WTF?For those who are interested, and those who are not, I work at a university, but I am not tenured, nor will I ever be. I'm a staff scientist, not faculty and therefore, my only job security is the quality of my work. Which is the one good thing to come out of this week, the reassurance from people who actually matter in terms of keeping my job that they, and everyone else who had front row tickets (or even nosebleed seats) to this week's little Community Theatre production of
The Prince know full well what happened, who was at fault, and that no blame is being attached to me, either for the situation or the actions of said individual. That, in fact, my work is valued enough that a lot of things will be rearranged to enable me to work independently of this person, should I feel it necessary. It's my call.

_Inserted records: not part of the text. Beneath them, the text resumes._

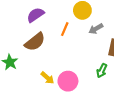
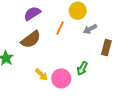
green arrow: (102, 71) -> (82, 68), moved

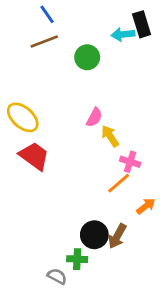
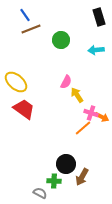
blue line: (47, 14) -> (25, 15), moved
cyan arrow: (123, 34) -> (96, 50), moved
orange arrow: (146, 206) -> (102, 117), moved, turned 64
brown arrow: (117, 236) -> (82, 177), moved

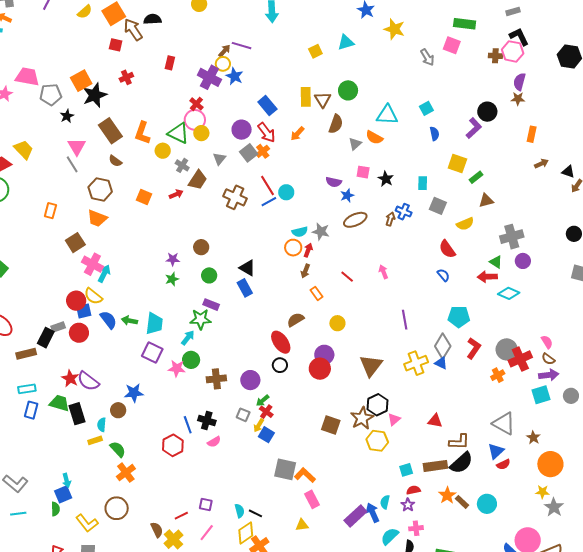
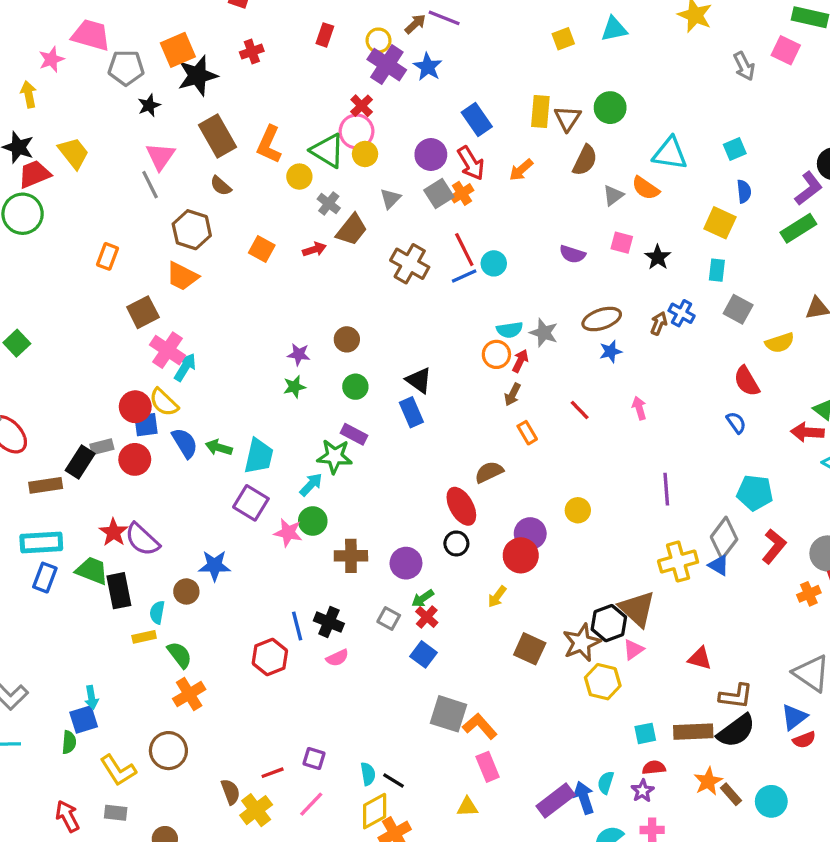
yellow circle: (223, 64) -> (379, 40), moved
yellow square: (457, 164) -> (720, 223), moved
green rectangle: (476, 177) -> (798, 228), moved, size x1.5
blue star: (347, 195) -> (611, 352), moved
yellow circle: (337, 323) -> (578, 510), moved
brown triangle: (371, 365) -> (637, 609), moved, turned -30
cyan rectangle: (27, 389) -> (41, 542), size x1.4
yellow arrow: (259, 425) -> (497, 597), moved

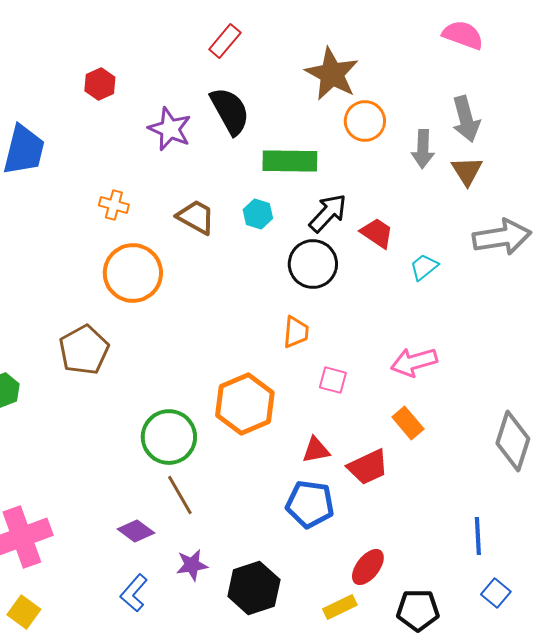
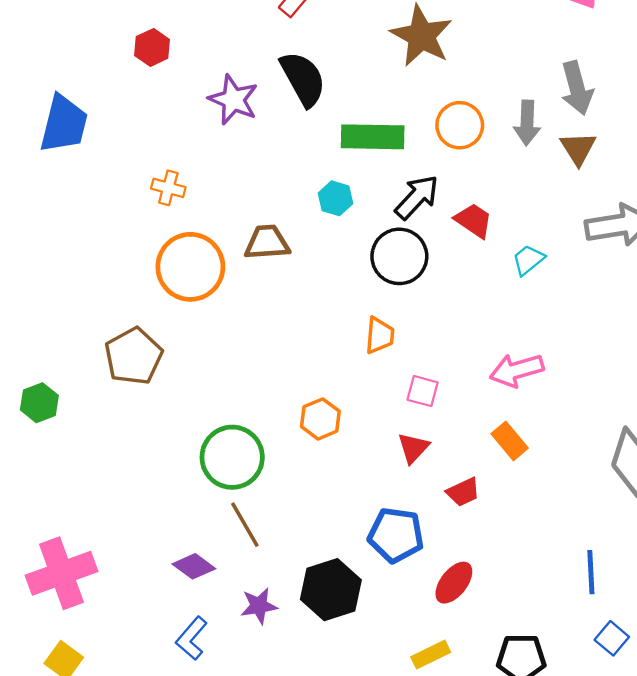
orange circle: (365, 121) -> (460, 125), moved
brown trapezoid: (196, 217) -> (267, 242), moved, turned -33
orange hexagon: (245, 404) -> (320, 419), size x0.6
red triangle: (316, 450) -> (413, 448), moved, turned -36
red trapezoid: (368, 467) -> (463, 492), size x0.7
red ellipse: (368, 567) -> (454, 583), moved
black hexagon: (254, 588) -> (331, 590), moved

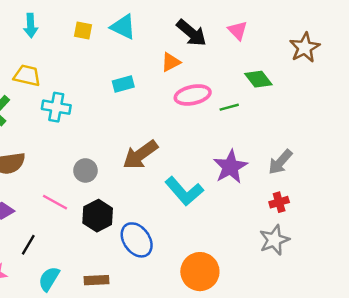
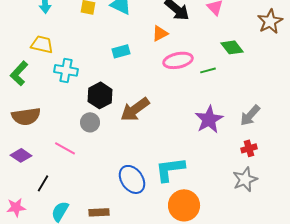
cyan L-shape: (184, 191) -> (170, 169), moved, turned 124
black hexagon: (98, 216) -> (100, 95), moved

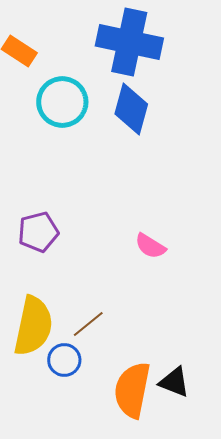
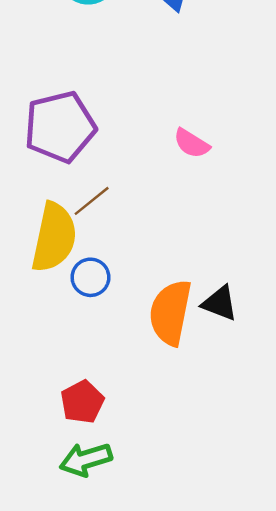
purple pentagon: (38, 232) -> (60, 127), size x1.5
brown line: (88, 324) -> (92, 201), moved

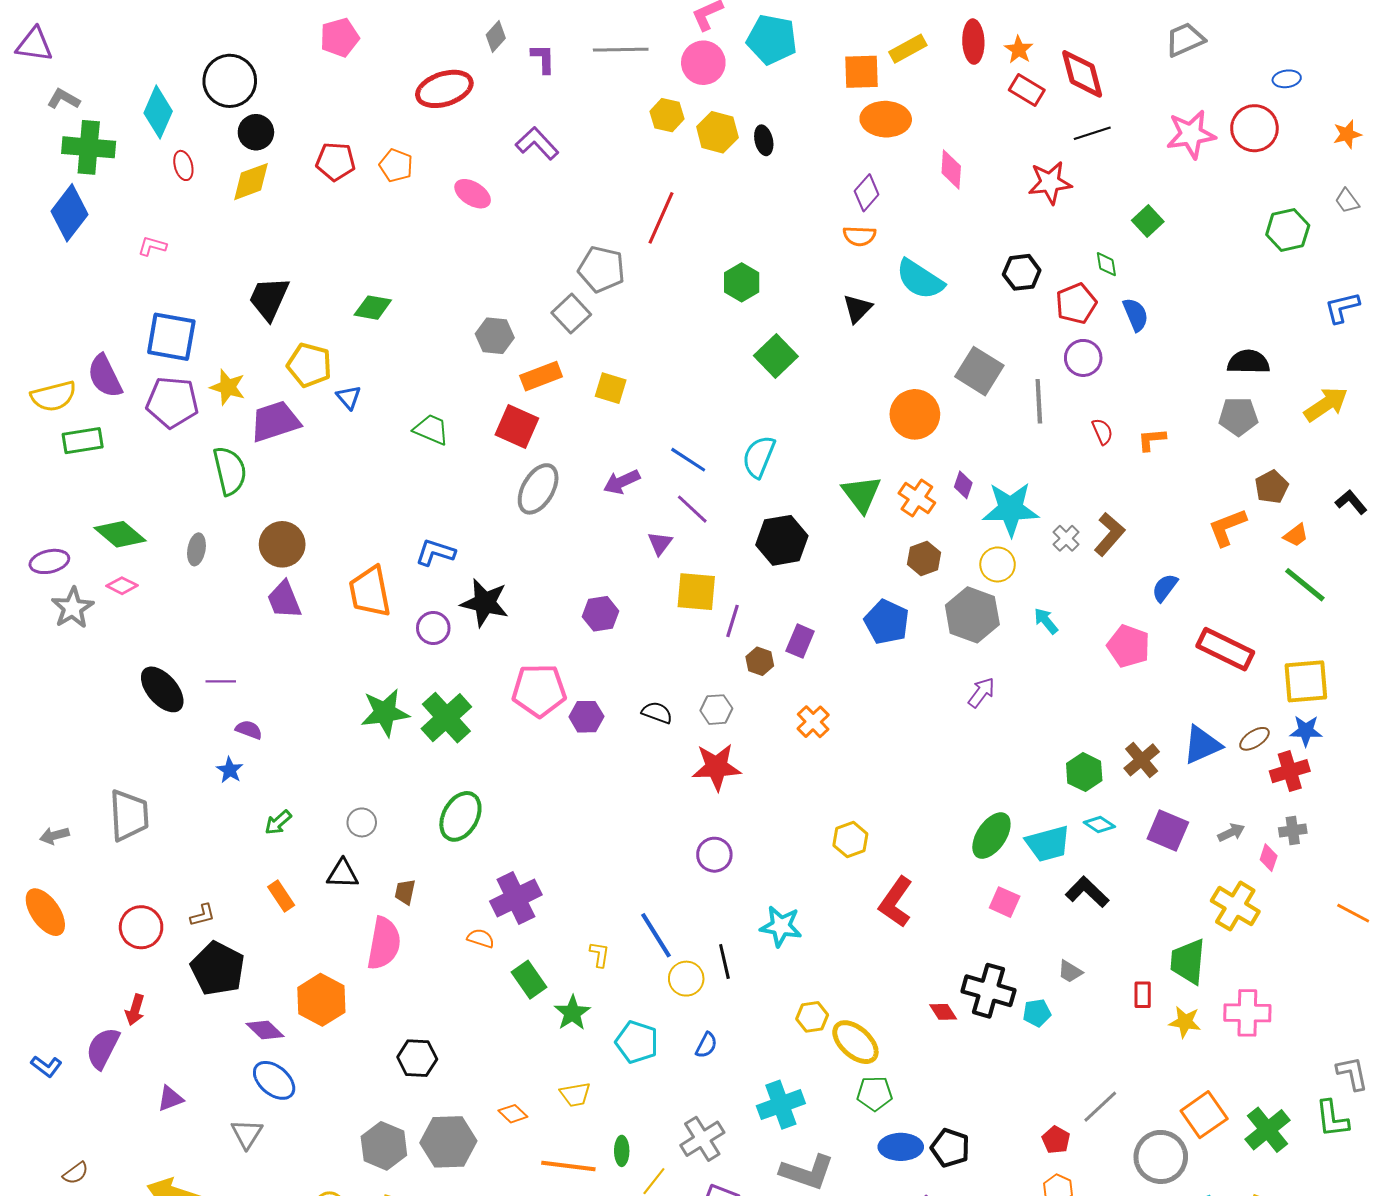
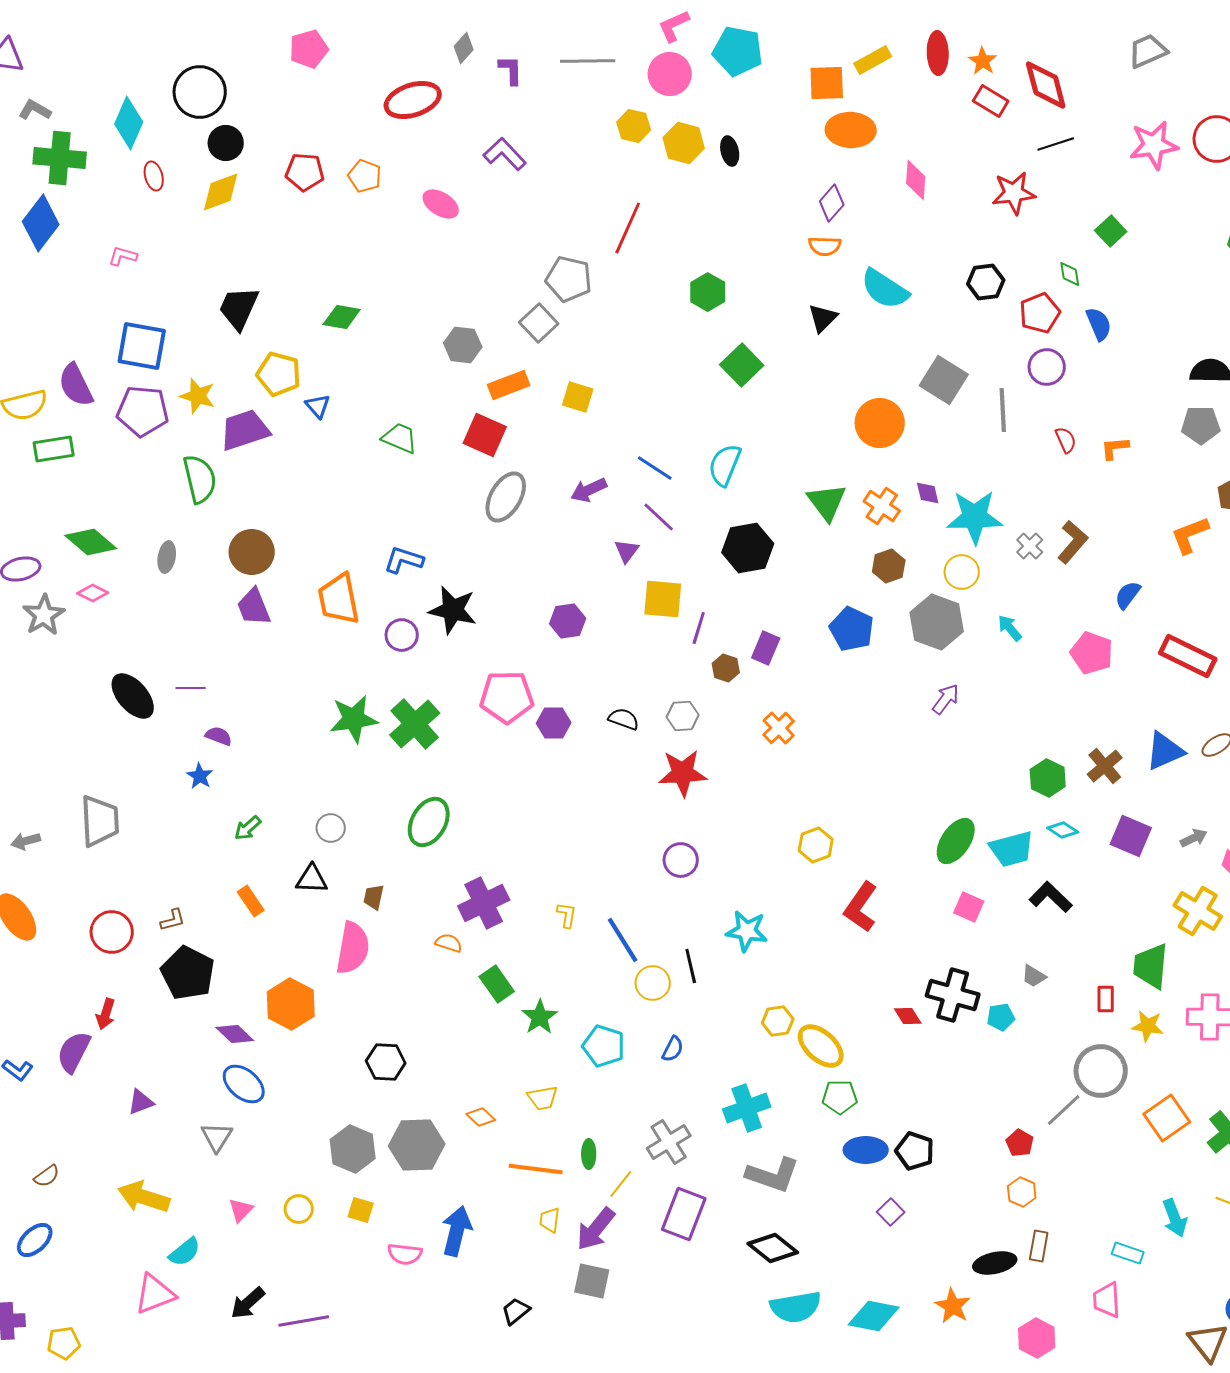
purple diamond: (963, 485) -> (928, 493), turned -32
yellow L-shape: (600, 954) -> (567, 915), moved
gray circle: (1161, 1157) -> (1101, 1071), moved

This was very good to know. It is very easy, in an academic setting -- and in industry, to get in trouble merely by association with a troublemaker, even if you yourself are blameless. It is also the single biggest mistake anyone can make in their professional life to assume that they are irreplaceable. Everyone is replaceable -- even if the ship does in fact sink without you on it afterwards, it will not stop you from getting tossed overboard in the first place.
Unless you're tenured, that is.
Anyway, I'm not sure what I'm going to do about it at this point. Unlike
some people I prefer to avoid acting from emotion wherever possible, so I said that I'd like to take a few days and let the situation diffuse a bit before I make any decisions. While this week sucked donkey balls, and while the general craziness has been escalating with Person for a while, I have a tremendous amount of respect and gratitude towards Person, and Person's feelings matter to me as does Person's professional standing which will be at least a little dinged if I metaphorically jump on my desk and yell
PHXCK THIS , YOU CRAZY PERSON, WHEN IT GETS SO BAD THAT I END UP HIDING IN A LADIES' ROOM IN ANOTHER BUILDING JUST TO GET AWAY FROM YOU AND YOUR NUTTINESS AND GO HOME CRYING EVERY DAY, I'M OUT OF HERE!!!!!!!!And, while I am not the smartest person in the world, and while I have more than my fair share of immaturity and character flaws even at an age where I shouldn't have them, I am reasonably certain that this situation and the underlying issues which triggered it will not be solved by a precipitous, emotional exit which would basically be just how Person would act. And we can't have that, can we? I mean, I guess we can't have that.
All positions have their Issues, and there is always That One Person (or Those People) at any job, and back in the day, I used to rail against those Issues and Those People. It wasn't Right, or Fair that Those People should be allowed to cause all these Issues! Someone should Do Something! It took me a long time -- much longer than it should have -- to realize that my bitching and moaning and gossiping and backbiting in these situations made me part of the problem. Not part of the solution.
But, time marches on and the tides crash against the shore day and night and wear you down to where you reach a point where you can be accepting and philosophical about most of these workplace dramas, and learn to avoid them where you can instead of gleefully jumping into them with your gums flapping and your arms waving. They come, they go, they come again but so does Friday and the world keeps spinning regardless of what happened at work today. You get to where you can put it in perspective and leave it all at work at the end of the day.
Except when you can't, when you go home crying like I've done every day this week. That's when the situation may be bigger than your ability to leave it behind, and where it may be time for a change.